If these things get made, they will primarily be used either by law enforcement to torture innocents, or by assholes who see that they are for sale to anyone, to torture innocents. Feh.
Posted Monday 1st June 2009 21:40 GMT
"Hmm, do you really think that a company making a product like this will not have thought about rotating the frequency upon which the puke ray is transmitted?"
Yes, I do. I think they made it work one way and didn't worry their pretty little heads about anyone who would work around it technically. This is in line with the folk who originally made wireless phones so you could listen to them using a shortwave radio, and made subway cards so you could add cash to or clone them fraudulently, and are making identity cards you can read from a dozen meters away using ordinary equipment.
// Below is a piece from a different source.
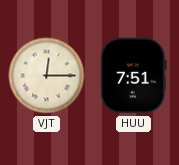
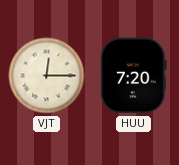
HUU: 7:51 -> 7:20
"What happens if you run away? I.e. Turn your back to the beam?"
In this case, if you were a threat, you've just been controlled, and the device was successful.
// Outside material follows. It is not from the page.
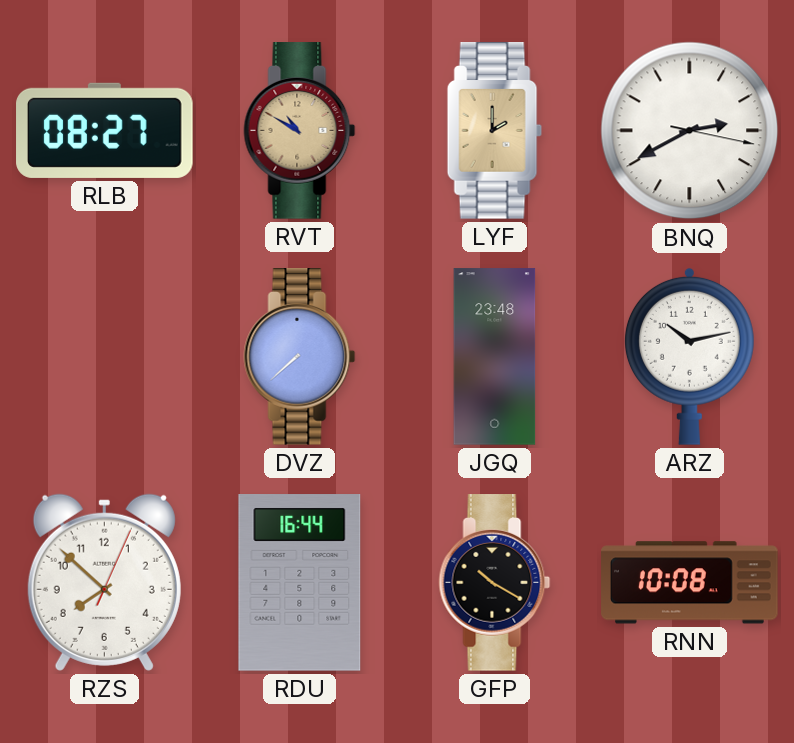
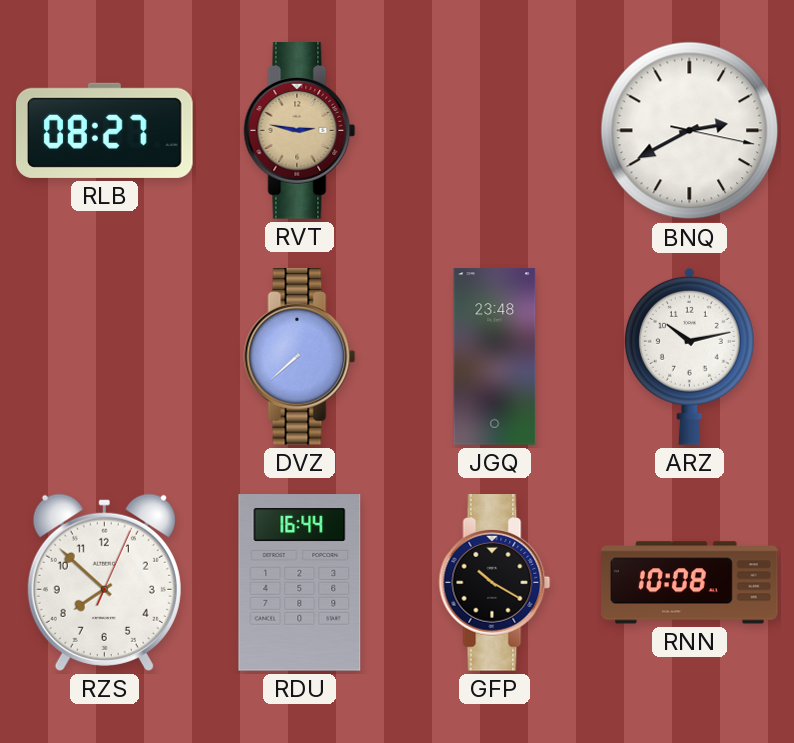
RVT: 10:50 -> 2:47
LYF: 2:00 -> none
From the article: "... the threats vision is temporarily impaired, their balance is effected, and they become affected by nausea..."
Apparently it also messes with your ability to manage the definitions of affect and effect, possibly leading to getting it right and wrong in two different instances of the same usage in a single sentence. Apostrophe loss is another reported side effect.
Paris, because she cures apostrophe loss, if you know what I mean.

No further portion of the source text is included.